New York-based jam band target true devotees

M. Taufiqurrahman, The Jakarta Post, Jakarta

The vibrant music scene of New York has a long history of turning its back on the rock establishment.

Once a decade, the scene produces a slew of bands that started their own revolutions before turning the world upside down.

In the late 1960s, when major rock acts immersed themselves in chemical substances and preached about peace and love in the Summer of Love, The Velvet Underground was venturing into every rock perversion with Andy Warhol's Exploding Plastic Inevitable and later helped launch hundreds of brainy independent rockers.

In the mid 1970s, when the world was consumed by the pompousness of progressive rock and heavy metal's swagger, the Ramones tore down the excesses and kicked off the revolution of punk minimalism.

Bands such as Television, Richard Hell and the Voidoids, and all from the Blank Generation, later elevated minimalism to a higher artistic plane.

A decade later, when the fixation with New Wave had reached an alarming level, Sonic Youth declared the end of New Wave with their dissonant guitar and tribal beat and kicked off the No Wave movement.

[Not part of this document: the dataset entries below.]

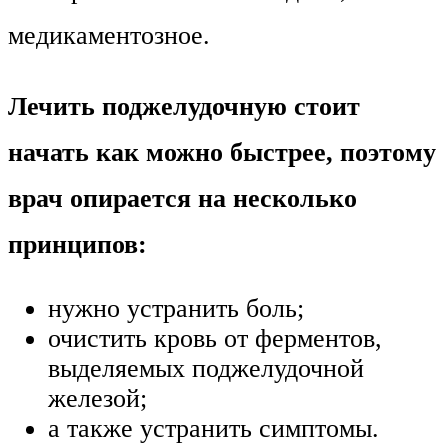
медикаментозное.
Лечить поджелудочную стоит
начать как можно быстрее, поэтому
врач опирается на несколько
принципов:
нужно устранить боль;
очистить кровь от ферментов,
выделяемых поджелудочной
железой;
а также устранить симптомы.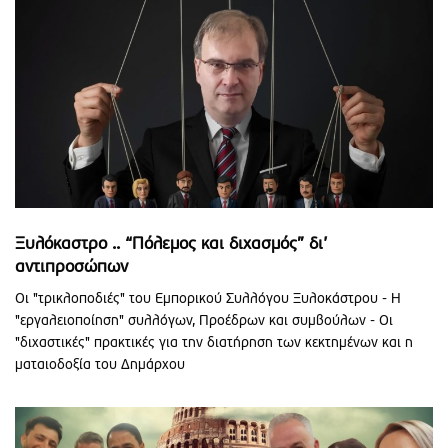
Ξυλόκαστρο .. “Πόλεμος και διχασμός” δι’
αντιπροσώπων
Οι "τρικλοποδιές" του Εμπορικού Συλλόγου Ξυλοκάστρου - Η
"εργαλειοποίηση" συλλόγων, Προέδρων και συμβούλων - Οι
"διχαστικές" πρακτικές για την διατήρηση των κεκτημένων και η
ματαιοδοξία του Δημάρχου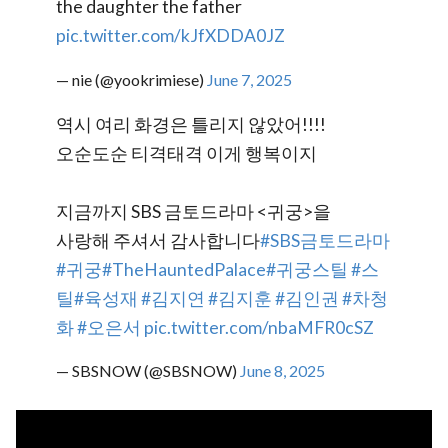
the daughter the father
pic.twitter.com/kJfXDDA0JZ
— nie (@yookrimiese)
June 7, 2025
역시 여리 화경은 틀리지 않았어!!!!
오순도순 티격태격 이게 행복이지
지금까지 SBS 금토드라마 <귀궁>을
사랑해 주셔서 감사합니다
#SBS금토드라마
#귀궁
#TheHauntedPalace
#귀궁스틸
#스
틸
#육성재
#김지연
#김지훈
#김인권
#차청
화
#오은서
pic.twitter.com/nbaMFR0cSZ
— SBSNOW (@SBSNOW)
June 8, 2025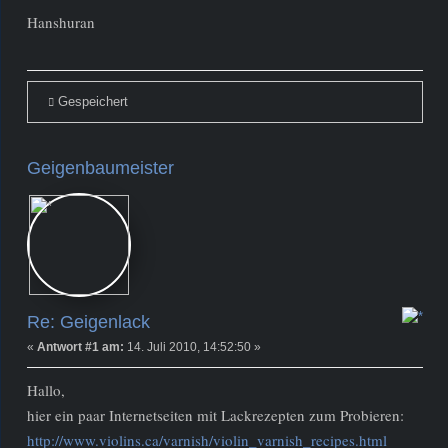
Hanshuran
Gespeichert
Geigenbaumeister
Administrator
Beiträge: 216
Re: Geigenlack
«
Antwort #1 am:
14. Juli 2010, 14:52:50 »
Hallo,
hier ein paar Internetseiten mit Lackrezepten zum Probieren:
http://www.violins.ca/varnish/violin_varnish_recipes.html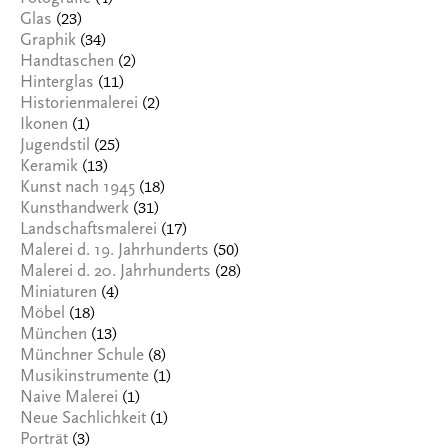
(23)
Glas
(34)
Graphik
(2)
Handtaschen
(11)
Hinterglas
(2)
Historienmalerei
(1)
Ikonen
(25)
Jugendstil
(13)
Keramik
(18)
Kunst nach 1945
(31)
Kunsthandwerk
(17)
Landschaftsmalerei
(50)
Malerei d. 19. Jahrhunderts
(28)
Malerei d. 20. Jahrhunderts
(4)
Miniaturen
(18)
Möbel
(13)
München
(8)
Münchner Schule
(1)
Musikinstrumente
(1)
Naive Malerei
(1)
Neue Sachlichkeit
(3)
Porträt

In the early 1990s, when mainstream rock was in the throes of grunge, New York was heaven for free-thinking musicians, while the crumbling real-estate market gave rise to a new generation of clubs that spawned hordes of innovative bands such as Blues Traveler, Phish and God Street Wine.

Among members of the pack was Lower Manhattan-based Spin Doctors, a band that mattered in the early 1990s with their debut album, Pocket Full of Kryptonite.

After a considerable period below the radar, the four-piece band performed at Jakarta Convention Center (JCC) on Wednesday, a gig that also served as a promo tour for their first proper album in six years, Nice Talking to You.

The band, who shared the bill with local pop band Peterpan, performed with their original slate after a revolving door of lineup changes following their chart decline.

The one-hour-plus performance built its strength on the hippie charm of vocalist Chris Baron and the funky, and, at times, meandering guitar of Eric Schenkman.

Casual fans that had bought tickets to hear the Spin Doctors hit, Two Princes, must have gone home disappointed, as the late evening gig was strictly for loyal fans -- or at least those who had the patience to appreciate some lengthy jamming.

Although not as chronic as their fellow New Yorkers, Phish, Spin Doctors decided to redo their songs on stage the way a jam band would have done.

In Little Miss Can't Be Wrong, another hit off their debut album, Schenkman delivered a lengthy, scalding solo -- in fact no longer fashionable according to music biz rules these days -- an act that he would repeat for each song performed in the show.

However, the solo also proved to be a major turn-off for some in the crowd -- callow youths who thought it had failed to draw them in quickly enough.

They walked away from the stage; those who opted to remain were devoted Spin Doctors fans who had grown up listening to their songs in the mid-1990s, some of them still in work clothes.

Aside from Schenkman's dexterity, the fans were stuck with Barron's geeky charisma -- his antics between numbers became something of an attraction in their own right.

Before launching an acoustic rendition of Can't Kick the Habit, Barron made concertgoers giggle when he appeared unfazed after hitting a wrong note on his guitar.

Two Princes, a song that even a passerby could dance to thanks to its tuneful groove, was the final number.